--- START ---
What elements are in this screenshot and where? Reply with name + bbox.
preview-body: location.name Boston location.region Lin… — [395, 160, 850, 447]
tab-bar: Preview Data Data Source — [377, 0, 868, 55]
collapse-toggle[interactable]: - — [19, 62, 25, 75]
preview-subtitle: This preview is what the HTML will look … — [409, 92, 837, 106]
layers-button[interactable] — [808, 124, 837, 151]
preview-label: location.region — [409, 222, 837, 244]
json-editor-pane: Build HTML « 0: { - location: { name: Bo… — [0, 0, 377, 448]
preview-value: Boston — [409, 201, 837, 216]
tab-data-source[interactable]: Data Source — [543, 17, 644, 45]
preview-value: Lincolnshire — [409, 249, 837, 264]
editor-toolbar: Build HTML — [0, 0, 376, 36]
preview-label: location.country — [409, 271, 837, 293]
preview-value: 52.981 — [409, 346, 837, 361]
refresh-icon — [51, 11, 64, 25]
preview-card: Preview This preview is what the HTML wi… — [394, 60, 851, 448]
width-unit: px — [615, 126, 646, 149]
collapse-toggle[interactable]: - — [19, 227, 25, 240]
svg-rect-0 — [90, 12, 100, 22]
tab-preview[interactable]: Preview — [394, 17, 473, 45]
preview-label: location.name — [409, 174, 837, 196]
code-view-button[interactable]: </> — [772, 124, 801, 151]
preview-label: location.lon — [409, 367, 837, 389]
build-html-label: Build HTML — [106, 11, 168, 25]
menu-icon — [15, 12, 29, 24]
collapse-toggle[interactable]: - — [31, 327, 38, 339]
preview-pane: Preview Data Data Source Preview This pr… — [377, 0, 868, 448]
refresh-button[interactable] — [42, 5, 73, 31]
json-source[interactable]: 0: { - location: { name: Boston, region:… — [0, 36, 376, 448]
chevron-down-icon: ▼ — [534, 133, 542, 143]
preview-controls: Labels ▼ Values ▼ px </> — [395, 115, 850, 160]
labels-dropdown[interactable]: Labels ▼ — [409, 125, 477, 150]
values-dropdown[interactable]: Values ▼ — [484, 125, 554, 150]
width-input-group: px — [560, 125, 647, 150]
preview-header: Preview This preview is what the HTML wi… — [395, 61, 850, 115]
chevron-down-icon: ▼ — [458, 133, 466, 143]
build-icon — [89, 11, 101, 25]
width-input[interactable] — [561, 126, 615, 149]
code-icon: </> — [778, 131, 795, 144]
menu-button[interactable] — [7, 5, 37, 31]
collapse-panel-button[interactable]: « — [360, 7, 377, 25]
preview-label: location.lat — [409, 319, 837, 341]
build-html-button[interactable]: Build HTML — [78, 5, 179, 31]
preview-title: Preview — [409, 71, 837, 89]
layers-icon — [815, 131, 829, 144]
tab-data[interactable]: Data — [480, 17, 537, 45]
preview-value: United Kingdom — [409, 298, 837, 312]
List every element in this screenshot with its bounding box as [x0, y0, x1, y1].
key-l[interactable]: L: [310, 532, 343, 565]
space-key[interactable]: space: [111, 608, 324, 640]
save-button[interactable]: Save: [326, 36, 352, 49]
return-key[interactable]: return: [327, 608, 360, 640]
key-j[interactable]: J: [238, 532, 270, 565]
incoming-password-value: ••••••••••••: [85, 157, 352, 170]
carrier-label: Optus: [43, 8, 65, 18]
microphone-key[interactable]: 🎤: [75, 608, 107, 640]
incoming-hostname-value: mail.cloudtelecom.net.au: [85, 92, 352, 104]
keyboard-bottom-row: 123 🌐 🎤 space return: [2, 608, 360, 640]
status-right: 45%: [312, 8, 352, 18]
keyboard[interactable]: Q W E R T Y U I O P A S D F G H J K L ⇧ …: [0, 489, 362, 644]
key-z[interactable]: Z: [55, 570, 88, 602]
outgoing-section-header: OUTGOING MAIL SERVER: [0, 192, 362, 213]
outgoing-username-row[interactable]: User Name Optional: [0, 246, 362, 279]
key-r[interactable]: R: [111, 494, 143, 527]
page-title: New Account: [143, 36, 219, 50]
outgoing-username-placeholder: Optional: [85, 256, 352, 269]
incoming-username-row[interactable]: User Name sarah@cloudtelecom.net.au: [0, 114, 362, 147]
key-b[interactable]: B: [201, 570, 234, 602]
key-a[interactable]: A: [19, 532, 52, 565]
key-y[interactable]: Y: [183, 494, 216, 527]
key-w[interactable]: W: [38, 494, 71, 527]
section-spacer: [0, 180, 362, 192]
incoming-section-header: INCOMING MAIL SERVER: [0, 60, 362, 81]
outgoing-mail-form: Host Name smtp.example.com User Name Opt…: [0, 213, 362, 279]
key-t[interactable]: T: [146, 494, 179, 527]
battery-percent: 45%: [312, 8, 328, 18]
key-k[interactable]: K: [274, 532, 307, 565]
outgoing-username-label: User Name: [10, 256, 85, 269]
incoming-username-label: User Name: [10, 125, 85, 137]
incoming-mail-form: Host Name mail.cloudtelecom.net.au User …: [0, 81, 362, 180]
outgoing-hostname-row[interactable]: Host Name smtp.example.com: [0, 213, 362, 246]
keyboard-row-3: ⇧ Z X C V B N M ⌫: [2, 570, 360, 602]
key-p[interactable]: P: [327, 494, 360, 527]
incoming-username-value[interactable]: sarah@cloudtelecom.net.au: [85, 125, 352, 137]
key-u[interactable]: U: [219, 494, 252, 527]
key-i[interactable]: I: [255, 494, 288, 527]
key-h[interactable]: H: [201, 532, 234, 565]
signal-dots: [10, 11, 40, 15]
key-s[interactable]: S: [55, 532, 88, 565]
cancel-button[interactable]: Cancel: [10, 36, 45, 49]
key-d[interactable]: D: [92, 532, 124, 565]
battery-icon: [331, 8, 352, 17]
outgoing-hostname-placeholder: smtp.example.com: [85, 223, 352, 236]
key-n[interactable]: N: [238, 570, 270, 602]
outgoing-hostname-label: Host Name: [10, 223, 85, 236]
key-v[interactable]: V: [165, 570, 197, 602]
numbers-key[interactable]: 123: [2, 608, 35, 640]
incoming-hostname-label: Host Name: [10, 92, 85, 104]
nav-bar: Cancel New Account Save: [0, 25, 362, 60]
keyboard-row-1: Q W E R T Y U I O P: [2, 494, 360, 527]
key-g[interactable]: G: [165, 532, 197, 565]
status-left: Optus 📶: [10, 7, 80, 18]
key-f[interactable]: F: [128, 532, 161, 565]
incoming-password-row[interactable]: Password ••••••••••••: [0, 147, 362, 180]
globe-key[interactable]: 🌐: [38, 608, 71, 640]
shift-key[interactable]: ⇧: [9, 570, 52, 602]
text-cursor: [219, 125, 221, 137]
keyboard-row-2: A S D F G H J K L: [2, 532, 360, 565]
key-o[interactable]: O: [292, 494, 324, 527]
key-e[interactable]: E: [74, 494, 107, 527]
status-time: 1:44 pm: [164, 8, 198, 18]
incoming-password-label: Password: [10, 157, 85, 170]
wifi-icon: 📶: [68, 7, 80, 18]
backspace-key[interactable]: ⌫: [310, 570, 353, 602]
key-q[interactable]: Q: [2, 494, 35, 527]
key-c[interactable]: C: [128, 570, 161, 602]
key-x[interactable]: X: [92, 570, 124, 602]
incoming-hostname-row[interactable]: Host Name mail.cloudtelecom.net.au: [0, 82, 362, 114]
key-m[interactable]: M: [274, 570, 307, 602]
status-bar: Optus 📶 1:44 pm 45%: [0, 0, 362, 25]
--- END ---
• **Work item**:
Reproduce every record that appears above, keeping the wording exact.

• **Result of the task**:
What elements are in this screenshot and where? Reply with name + bbox.
preview-body: location.name Boston location.region Lin… — [395, 160, 850, 447]
tab-bar: Preview Data Data Source — [377, 0, 868, 55]
collapse-toggle[interactable]: - — [19, 62, 25, 75]
preview-subtitle: This preview is what the HTML will look … — [409, 92, 837, 106]
layers-button[interactable] — [808, 124, 837, 151]
preview-label: location.region — [409, 222, 837, 244]
json-editor-pane: Build HTML « 0: { - location: { name: Bo… — [0, 0, 377, 448]
preview-value: Boston — [409, 201, 837, 216]
tab-data-source[interactable]: Data Source — [543, 17, 644, 45]
preview-value: Lincolnshire — [409, 249, 837, 264]
editor-toolbar: Build HTML — [0, 0, 376, 36]
preview-label: location.country — [409, 271, 837, 293]
preview-value: 52.981 — [409, 346, 837, 361]
refresh-icon — [51, 11, 64, 25]
preview-card: Preview This preview is what the HTML wi… — [394, 60, 851, 448]
width-unit: px — [615, 126, 646, 149]
collapse-toggle[interactable]: - — [19, 227, 25, 240]
svg-rect-0 — [90, 12, 100, 22]
tab-preview[interactable]: Preview — [394, 17, 473, 45]
preview-label: location.name — [409, 174, 837, 196]
code-view-button[interactable]: </> — [772, 124, 801, 151]
preview-label: location.lon — [409, 367, 837, 389]
build-html-label: Build HTML — [106, 11, 168, 25]
menu-icon — [15, 12, 29, 24]
collapse-toggle[interactable]: - — [31, 327, 38, 339]
preview-pane: Preview Data Data Source Preview This pr… — [377, 0, 868, 448]
refresh-button[interactable] — [42, 5, 73, 31]
json-source[interactable]: 0: { - location: { name: Boston, region:… — [0, 36, 376, 448]
chevron-down-icon: ▼ — [534, 133, 542, 143]
preview-controls: Labels ▼ Values ▼ px </> — [395, 115, 850, 160]
labels-dropdown[interactable]: Labels ▼ — [409, 125, 477, 150]
values-dropdown[interactable]: Values ▼ — [484, 125, 554, 150]
width-input-group: px — [560, 125, 647, 150]
preview-header: Preview This preview is what the HTML wi… — [395, 61, 850, 115]
chevron-down-icon: ▼ — [458, 133, 466, 143]
build-icon — [89, 11, 101, 25]
width-input[interactable] — [561, 126, 615, 149]
code-icon: </> — [778, 131, 795, 144]
menu-button[interactable] — [7, 5, 37, 31]
collapse-panel-button[interactable]: « — [360, 7, 377, 25]
preview-label: location.lat — [409, 319, 837, 341]
build-html-button[interactable]: Build HTML — [78, 5, 179, 31]
preview-title: Preview — [409, 71, 837, 89]
layers-icon — [815, 131, 829, 144]
tab-data[interactable]: Data — [480, 17, 537, 45]
preview-value: United Kingdom — [409, 298, 837, 312]
List every element in this screenshot with its bounding box as [x0, y0, x1, y1].
key-l[interactable]: L: [310, 532, 343, 565]
space-key[interactable]: space: [111, 608, 324, 640]
save-button[interactable]: Save: [326, 36, 352, 49]
return-key[interactable]: return: [327, 608, 360, 640]
key-j[interactable]: J: [238, 532, 270, 565]
incoming-password-value: ••••••••••••: [85, 157, 352, 170]
carrier-label: Optus: [43, 8, 65, 18]
microphone-key[interactable]: 🎤: [75, 608, 107, 640]
incoming-hostname-value: mail.cloudtelecom.net.au: [85, 92, 352, 104]
keyboard-bottom-row: 123 🌐 🎤 space return: [2, 608, 360, 640]
status-right: 45%: [312, 8, 352, 18]
keyboard[interactable]: Q W E R T Y U I O P A S D F G H J K L ⇧ …: [0, 489, 362, 644]
key-z[interactable]: Z: [55, 570, 88, 602]
outgoing-section-header: OUTGOING MAIL SERVER: [0, 192, 362, 213]
outgoing-username-row[interactable]: User Name Optional: [0, 246, 362, 279]
key-r[interactable]: R: [111, 494, 143, 527]
page-title: New Account: [143, 36, 219, 50]
outgoing-username-placeholder: Optional: [85, 256, 352, 269]
incoming-username-row[interactable]: User Name sarah@cloudtelecom.net.au: [0, 114, 362, 147]
key-b[interactable]: B: [201, 570, 234, 602]
key-a[interactable]: A: [19, 532, 52, 565]
key-y[interactable]: Y: [183, 494, 216, 527]
key-w[interactable]: W: [38, 494, 71, 527]
section-spacer: [0, 180, 362, 192]
incoming-section-header: INCOMING MAIL SERVER: [0, 60, 362, 81]
outgoing-mail-form: Host Name smtp.example.com User Name Opt…: [0, 213, 362, 279]
key-t[interactable]: T: [146, 494, 179, 527]
battery-percent: 45%: [312, 8, 328, 18]
key-k[interactable]: K: [274, 532, 307, 565]
outgoing-username-label: User Name: [10, 256, 85, 269]
incoming-username-label: User Name: [10, 125, 85, 137]
incoming-mail-form: Host Name mail.cloudtelecom.net.au User …: [0, 81, 362, 180]
outgoing-hostname-row[interactable]: Host Name smtp.example.com: [0, 213, 362, 246]
keyboard-row-3: ⇧ Z X C V B N M ⌫: [2, 570, 360, 602]
key-p[interactable]: P: [327, 494, 360, 527]
incoming-username-value[interactable]: sarah@cloudtelecom.net.au: [85, 125, 352, 137]
key-u[interactable]: U: [219, 494, 252, 527]
key-i[interactable]: I: [255, 494, 288, 527]
key-h[interactable]: H: [201, 532, 234, 565]
signal-dots: [10, 11, 40, 15]
key-s[interactable]: S: [55, 532, 88, 565]
cancel-button[interactable]: Cancel: [10, 36, 45, 49]
key-d[interactable]: D: [92, 532, 124, 565]
battery-icon: [331, 8, 352, 17]
outgoing-hostname-placeholder: smtp.example.com: [85, 223, 352, 236]
key-n[interactable]: N: [238, 570, 270, 602]
outgoing-hostname-label: Host Name: [10, 223, 85, 236]
key-v[interactable]: V: [165, 570, 197, 602]
numbers-key[interactable]: 123: [2, 608, 35, 640]
incoming-hostname-label: Host Name: [10, 92, 85, 104]
nav-bar: Cancel New Account Save: [0, 25, 362, 60]
keyboard-row-1: Q W E R T Y U I O P: [2, 494, 360, 527]
key-g[interactable]: G: [165, 532, 197, 565]
status-left: Optus 📶: [10, 7, 80, 18]
key-f[interactable]: F: [128, 532, 161, 565]
incoming-password-row[interactable]: Password ••••••••••••: [0, 147, 362, 180]
globe-key[interactable]: 🌐: [38, 608, 71, 640]
shift-key[interactable]: ⇧: [9, 570, 52, 602]
text-cursor: [219, 125, 221, 137]
keyboard-row-2: A S D F G H J K L: [2, 532, 360, 565]
key-o[interactable]: O: [292, 494, 324, 527]
key-e[interactable]: E: [74, 494, 107, 527]
status-time: 1:44 pm: [164, 8, 198, 18]
incoming-password-label: Password: [10, 157, 85, 170]
wifi-icon: 📶: [68, 7, 80, 18]
backspace-key[interactable]: ⌫: [310, 570, 353, 602]
key-q[interactable]: Q: [2, 494, 35, 527]
key-c[interactable]: C: [128, 570, 161, 602]
key-x[interactable]: X: [92, 570, 124, 602]
incoming-hostname-row[interactable]: Host Name mail.cloudtelecom.net.au: [0, 82, 362, 114]
key-m[interactable]: M: [274, 570, 307, 602]
status-bar: Optus 📶 1:44 pm 45%: [0, 0, 362, 25]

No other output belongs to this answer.